Приостановясь, он дотронулся до локтя Клима.
— Не думайте, я не консерватор, отнюдь! Нет, я допускаю и земский собор и вообще… Но — сомневаюсь, чтоб нам следовало бежать сломя голову тем же путем, как Европа…
Козлов оглянулся и сказал потише, как бы сообщая большой секрет:
— Европа-то, может быть, Лихо одноглазое для нас, ведь вот что Европа-то!
И еще тише, таинственнее он посоветовал:
— Вспомните-ко вчерашний день, хотя бы с Двенадцатого года, а после того — Севастополь, а затем — Сан-Стефано и в конце концов гордое слово императора Александра Третьего: «Один у меня друг, князь Николай черногорский». Его, черногорского-то, и не видно на земле, мошка он в Европе, комаришка, да-с! Она, Европа-то, если вспомните все ее грехи против нас, именно — Лихо. Туркам — мирволит, а величайшему народу нашему ножку подставляет.

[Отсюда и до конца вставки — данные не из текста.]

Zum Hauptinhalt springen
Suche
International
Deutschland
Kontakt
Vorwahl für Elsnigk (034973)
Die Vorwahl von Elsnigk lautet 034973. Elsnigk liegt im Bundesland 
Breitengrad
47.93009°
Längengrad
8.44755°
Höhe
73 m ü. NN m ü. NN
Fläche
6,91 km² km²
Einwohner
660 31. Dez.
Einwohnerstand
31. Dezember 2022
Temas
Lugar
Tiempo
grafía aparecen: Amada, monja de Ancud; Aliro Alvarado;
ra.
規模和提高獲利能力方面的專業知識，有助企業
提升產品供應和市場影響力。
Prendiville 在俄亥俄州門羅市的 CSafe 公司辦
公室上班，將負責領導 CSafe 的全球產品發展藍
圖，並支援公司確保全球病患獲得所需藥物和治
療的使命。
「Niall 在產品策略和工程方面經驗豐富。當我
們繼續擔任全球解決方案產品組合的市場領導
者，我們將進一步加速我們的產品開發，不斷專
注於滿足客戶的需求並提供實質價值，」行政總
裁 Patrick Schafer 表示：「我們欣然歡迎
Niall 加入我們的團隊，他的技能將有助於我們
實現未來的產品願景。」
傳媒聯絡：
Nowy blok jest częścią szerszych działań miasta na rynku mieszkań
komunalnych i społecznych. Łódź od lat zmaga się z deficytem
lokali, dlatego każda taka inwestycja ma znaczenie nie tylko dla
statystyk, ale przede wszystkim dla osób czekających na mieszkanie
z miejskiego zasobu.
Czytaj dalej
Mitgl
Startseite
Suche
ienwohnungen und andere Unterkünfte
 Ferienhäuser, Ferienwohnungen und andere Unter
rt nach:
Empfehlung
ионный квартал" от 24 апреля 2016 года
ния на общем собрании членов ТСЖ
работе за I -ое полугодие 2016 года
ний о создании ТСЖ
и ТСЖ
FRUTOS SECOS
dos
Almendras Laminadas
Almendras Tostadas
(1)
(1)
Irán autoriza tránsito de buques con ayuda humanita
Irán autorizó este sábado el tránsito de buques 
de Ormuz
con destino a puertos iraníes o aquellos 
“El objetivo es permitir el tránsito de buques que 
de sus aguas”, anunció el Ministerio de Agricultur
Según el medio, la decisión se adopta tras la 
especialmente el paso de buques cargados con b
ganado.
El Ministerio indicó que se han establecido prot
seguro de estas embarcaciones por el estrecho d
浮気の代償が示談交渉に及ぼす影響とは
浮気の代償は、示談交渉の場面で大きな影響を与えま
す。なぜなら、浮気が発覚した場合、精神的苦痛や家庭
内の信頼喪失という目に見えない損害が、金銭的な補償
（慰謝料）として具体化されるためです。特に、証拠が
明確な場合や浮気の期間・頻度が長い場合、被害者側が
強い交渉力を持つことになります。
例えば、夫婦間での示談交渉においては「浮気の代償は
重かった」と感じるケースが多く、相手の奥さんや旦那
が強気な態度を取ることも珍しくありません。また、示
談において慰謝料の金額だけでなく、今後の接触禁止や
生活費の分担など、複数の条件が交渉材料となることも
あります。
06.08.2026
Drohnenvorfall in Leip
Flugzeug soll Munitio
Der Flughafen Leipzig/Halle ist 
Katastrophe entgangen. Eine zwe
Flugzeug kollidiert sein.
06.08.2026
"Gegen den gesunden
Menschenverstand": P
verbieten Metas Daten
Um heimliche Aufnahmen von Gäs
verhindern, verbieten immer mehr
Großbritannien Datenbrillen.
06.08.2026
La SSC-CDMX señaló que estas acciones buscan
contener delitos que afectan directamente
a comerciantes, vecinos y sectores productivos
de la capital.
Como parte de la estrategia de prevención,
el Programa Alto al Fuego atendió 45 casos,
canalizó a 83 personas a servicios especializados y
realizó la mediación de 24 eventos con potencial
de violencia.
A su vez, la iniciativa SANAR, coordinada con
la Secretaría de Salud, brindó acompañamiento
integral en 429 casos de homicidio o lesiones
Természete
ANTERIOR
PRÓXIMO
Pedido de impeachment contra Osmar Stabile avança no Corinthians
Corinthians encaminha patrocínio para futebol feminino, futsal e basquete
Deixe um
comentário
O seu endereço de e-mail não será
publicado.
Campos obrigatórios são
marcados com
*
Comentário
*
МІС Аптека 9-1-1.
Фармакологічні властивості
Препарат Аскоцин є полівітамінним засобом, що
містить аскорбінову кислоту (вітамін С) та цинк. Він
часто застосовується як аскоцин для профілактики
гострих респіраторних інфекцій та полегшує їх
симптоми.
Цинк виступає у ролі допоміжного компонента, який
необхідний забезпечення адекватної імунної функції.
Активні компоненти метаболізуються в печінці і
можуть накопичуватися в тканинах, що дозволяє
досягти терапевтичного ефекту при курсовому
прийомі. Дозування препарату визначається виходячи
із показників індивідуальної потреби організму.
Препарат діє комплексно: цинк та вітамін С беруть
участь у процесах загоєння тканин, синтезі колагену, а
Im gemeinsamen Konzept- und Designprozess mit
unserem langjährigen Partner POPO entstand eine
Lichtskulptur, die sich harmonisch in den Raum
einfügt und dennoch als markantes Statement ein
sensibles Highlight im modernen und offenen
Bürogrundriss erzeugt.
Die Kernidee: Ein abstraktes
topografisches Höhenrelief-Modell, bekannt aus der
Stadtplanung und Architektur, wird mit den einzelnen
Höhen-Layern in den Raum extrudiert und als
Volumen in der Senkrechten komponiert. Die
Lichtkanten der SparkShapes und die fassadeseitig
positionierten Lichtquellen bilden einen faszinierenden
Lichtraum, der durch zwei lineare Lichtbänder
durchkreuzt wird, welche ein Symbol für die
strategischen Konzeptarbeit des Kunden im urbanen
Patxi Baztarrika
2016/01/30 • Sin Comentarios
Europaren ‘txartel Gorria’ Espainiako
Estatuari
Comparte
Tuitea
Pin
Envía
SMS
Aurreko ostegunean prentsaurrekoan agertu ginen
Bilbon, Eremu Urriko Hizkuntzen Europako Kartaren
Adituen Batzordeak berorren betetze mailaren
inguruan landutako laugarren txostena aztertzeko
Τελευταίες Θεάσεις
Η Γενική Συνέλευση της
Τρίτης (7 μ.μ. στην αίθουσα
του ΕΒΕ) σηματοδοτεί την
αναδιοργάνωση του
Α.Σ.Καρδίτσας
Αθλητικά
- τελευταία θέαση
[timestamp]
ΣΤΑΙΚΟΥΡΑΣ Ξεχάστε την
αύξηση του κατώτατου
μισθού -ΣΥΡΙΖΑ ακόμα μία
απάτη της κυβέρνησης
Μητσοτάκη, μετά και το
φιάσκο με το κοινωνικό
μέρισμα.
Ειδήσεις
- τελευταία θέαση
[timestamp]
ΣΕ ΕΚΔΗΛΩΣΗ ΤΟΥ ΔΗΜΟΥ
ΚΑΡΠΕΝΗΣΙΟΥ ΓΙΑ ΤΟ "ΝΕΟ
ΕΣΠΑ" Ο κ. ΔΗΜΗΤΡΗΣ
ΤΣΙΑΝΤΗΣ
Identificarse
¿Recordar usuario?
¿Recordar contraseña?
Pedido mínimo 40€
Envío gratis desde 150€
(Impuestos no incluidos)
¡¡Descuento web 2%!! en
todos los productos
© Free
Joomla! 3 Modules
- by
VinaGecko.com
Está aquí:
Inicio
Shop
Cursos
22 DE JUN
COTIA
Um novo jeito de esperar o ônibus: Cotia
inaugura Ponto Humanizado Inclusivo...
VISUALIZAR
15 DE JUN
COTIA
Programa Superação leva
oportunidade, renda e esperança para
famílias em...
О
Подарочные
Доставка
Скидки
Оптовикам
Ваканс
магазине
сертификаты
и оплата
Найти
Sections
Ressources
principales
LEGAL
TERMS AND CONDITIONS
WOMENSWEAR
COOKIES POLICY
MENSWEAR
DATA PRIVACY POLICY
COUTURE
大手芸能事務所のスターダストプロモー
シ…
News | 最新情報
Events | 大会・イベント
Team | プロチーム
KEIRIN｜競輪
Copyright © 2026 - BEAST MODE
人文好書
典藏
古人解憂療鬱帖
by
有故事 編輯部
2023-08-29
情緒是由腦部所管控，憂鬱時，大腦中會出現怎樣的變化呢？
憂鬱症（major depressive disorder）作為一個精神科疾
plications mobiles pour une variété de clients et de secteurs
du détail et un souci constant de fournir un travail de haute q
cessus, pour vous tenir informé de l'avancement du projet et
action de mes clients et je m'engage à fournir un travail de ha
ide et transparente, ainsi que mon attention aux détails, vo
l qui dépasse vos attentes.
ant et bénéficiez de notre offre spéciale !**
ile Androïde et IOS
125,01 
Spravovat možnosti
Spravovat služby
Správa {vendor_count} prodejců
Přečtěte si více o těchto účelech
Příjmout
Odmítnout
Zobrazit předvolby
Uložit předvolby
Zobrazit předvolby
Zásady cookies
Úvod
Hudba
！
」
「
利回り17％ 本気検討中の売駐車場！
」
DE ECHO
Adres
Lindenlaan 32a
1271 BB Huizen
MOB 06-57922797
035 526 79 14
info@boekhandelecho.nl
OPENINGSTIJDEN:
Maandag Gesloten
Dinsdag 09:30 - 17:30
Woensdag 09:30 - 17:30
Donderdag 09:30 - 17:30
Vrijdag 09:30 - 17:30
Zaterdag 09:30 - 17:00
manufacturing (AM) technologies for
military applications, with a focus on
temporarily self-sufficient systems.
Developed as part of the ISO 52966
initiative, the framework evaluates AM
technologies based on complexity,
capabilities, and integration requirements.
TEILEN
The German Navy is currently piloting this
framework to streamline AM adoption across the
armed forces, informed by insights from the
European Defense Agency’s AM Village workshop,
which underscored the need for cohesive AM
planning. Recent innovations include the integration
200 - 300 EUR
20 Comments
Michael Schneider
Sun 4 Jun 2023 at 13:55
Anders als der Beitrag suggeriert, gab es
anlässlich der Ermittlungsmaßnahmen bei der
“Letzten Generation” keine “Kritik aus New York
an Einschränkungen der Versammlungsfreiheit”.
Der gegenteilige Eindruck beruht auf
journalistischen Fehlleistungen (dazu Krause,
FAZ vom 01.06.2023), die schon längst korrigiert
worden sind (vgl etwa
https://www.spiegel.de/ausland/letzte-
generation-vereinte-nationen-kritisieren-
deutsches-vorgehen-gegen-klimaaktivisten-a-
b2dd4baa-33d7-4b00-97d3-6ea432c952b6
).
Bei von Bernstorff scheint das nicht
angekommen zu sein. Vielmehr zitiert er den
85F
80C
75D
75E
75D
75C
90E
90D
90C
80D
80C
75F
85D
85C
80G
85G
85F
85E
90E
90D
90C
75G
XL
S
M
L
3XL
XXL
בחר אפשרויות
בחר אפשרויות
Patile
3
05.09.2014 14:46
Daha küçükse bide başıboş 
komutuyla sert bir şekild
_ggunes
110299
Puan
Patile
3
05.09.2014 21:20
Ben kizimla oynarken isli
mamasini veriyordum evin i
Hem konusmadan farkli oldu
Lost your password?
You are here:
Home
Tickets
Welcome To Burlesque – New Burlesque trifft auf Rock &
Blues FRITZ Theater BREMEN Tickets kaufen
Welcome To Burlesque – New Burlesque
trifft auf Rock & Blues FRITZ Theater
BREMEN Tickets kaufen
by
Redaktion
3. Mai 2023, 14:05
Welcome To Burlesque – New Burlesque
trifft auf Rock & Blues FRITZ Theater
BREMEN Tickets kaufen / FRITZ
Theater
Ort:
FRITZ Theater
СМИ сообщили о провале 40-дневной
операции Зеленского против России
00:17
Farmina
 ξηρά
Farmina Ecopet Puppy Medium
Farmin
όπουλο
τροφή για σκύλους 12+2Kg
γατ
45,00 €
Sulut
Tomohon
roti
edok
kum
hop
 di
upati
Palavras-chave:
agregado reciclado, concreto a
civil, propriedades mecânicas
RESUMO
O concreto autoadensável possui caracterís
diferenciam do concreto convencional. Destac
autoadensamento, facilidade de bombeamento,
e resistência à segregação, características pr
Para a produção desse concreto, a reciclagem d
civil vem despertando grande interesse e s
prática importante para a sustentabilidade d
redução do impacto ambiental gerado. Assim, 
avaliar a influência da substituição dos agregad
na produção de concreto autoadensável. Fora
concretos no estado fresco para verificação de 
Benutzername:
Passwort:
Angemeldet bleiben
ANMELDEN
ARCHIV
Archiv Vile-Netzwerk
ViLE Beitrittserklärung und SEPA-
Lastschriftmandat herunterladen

Шли в гору по тихой улице, мимо одноэтажных, уютных домиков в три, в пять окон с кисейными занавесками, с цветами на подоконниках. Ставни окон, стены домов, ворота окрашены зеленой, синей, коричневой, белой краской; иные дома скромно прятались за палисадниками, другие гордо выступали на кирпичную панель. Пенная зелень садов, омытая двухдневным дождем, разъединяла дома, осеняя их крыши; во дворах, в садах кричали и смеялись дети, кое-где в окнах мелькали девичьи лица, в одном доме работал настройщик рояля, с горы и снизу доносился разноголосый благовест ко всенощной; во влажном воздухе серенького дня медь колоколов звучала негромко и томно.